TRIBUNNEWS.COM - Presiden Rusia Vladimir Putin menyarankan agar permusuhan di Timur Tengah harus diakhiri.
Putin menyampaikan pernyataan itu sewaktu dia menghadiri sesi pleno pertemuan tahunan Klub Diskusi Internasional Valdai.
Dikutip dari TASS, demikian isi pidatonya:
"Saya telah berulang kali mengatakan bahwa semua tindakan harus proporsional,"
"Proporsional dengan ancaman dan apa yang terjadi di pihak lain. Kami tentu mengutuk semua bentuk terorisme,"

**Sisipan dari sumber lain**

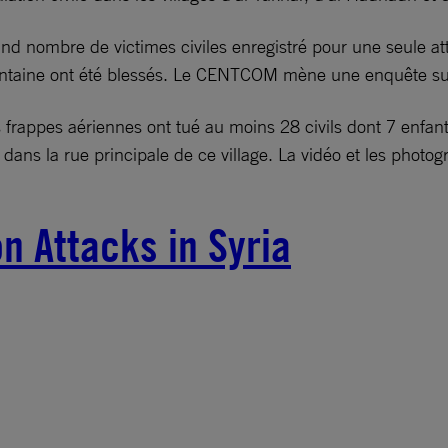
s grand nombre de victimes civiles enregistré pour une seule 
trentaine ont été blessés. Le CENTCOM mène une enquête su
s frappes aériennes ont tué au moins 28 civils dont 7 enfa
dans la rue principale de ce village. La vidéo et les phot
on Attacks in Syria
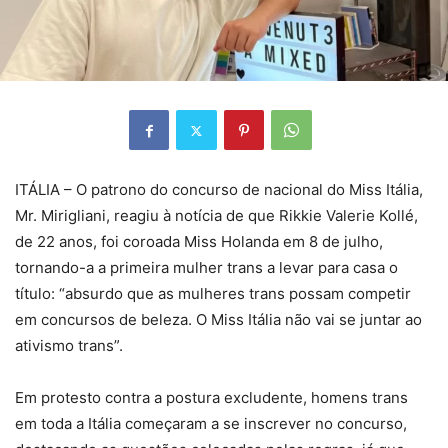
ITÁLIA – O patrono do concurso de nacional do Miss Itália,
Mr. Mirigliani, reagiu à notícia de que Rikkie Valerie Kollé,
de 22 anos, foi coroada Miss Holanda em 8 de julho,
tornando-a a primeira mulher trans a levar para casa o
título: “absurdo que as mulheres trans possam competir
em concursos de beleza. O Miss Itália não vai se juntar ao
ativismo trans”.
Em protesto contra a postura excludente, homens trans
em toda a Itália começaram a se inscrever no concurso,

"Serangan terhadap Israel pada 7 Oktober 2023 adalah tindakan terorisme. Namun, responsnya harus proporsional,"
"Anda tahu, pada titik ini, tujuannya adalah untuk meminimalkan dan mengakhiri penderitaan rakyat Palestina," ucapnya.

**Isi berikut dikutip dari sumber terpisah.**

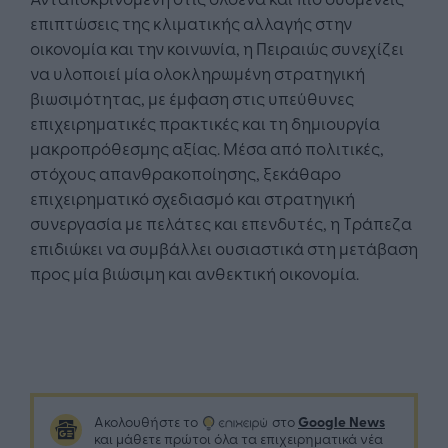
επιπτώσεις της κλιματικής αλλαγής στην
οικονομία και την κοινωνία, η Πειραιώς συνεχίζει
να υλοποιεί μία ολοκληρωμένη στρατηγική
βιωσιμότητας, με έμφαση στις υπεύθυνες
επιχειρηματικές πρακτικές και τη δημιουργία
μακροπρόθεσμης αξίας. Μέσα από πολιτικές,
στόχους απανθρακοποίησης, ξεκάθαρο
επιχειρηματικό σχεδιασμό και στρατηγική
συνεργασία με πελάτες και επενδυτές, η Τράπεζα
επιδιώκει να συμβάλλει ουσιαστικά στη μετάβαση
προς μία βιώσιμη και ανθεκτική οικονομία.
Google News
Ακολουθήστε το
στο
και μάθετε πρώτοι όλα τα επιχειρηματικά νέα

"Aktivitas militer harus segera dihentikan. Segala sesuatu harus dilakukan agar Israel dan Palestina mencapai kesepakatan tentang hal itu,"
"Tujuan utama saat ini adalah mengakhiri permusuhan. Secepatnya,"

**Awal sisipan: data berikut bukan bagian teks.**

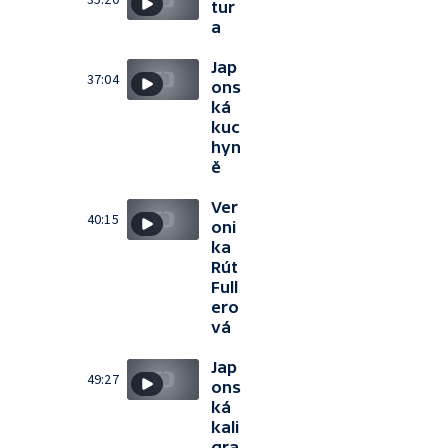
tur
a
Jap
37:04
ons
ká
kuc
hyn
ě
Ver
40:15
oni
ka
Rút
Full
ero
vá
Jap
49:27
ons
ká
kali
gra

"Israel melanjutkan operasi militer meskipun tampaknya tidak ada tempat tersisa untuk melakukan operasi militer,"
"Namun, operasi militer terus berlanjut. Unit-unit bersenjata, terutama dari Hamas, terus bertempur,"
"Berapa lama semua ini bisa berlangsung? Mengenai Lebanon, saya yakin, ada kelompok tempur berkekuatan 63.000 orang di selatan,"
"Pasukan memasuki Lebanon selatan tetapi sebagian besar pasukan tetap berada di perbatasan. Kita tidak boleh membiarkan tragedi terjadi di sana juga," tungkas Presiden Rusia itu.
Baca juga: Putin Diam-diam Beri Ucapan Selamat kepada Donald Trump, Harapkan Kemajuan dalam Perang di Ukraina
Perang Rusia-Ukraina
Dikutip dari The Guardian, inilah sejumlah peristiwa yang terjadi dalam perang Rusia-Ukraina terbaru.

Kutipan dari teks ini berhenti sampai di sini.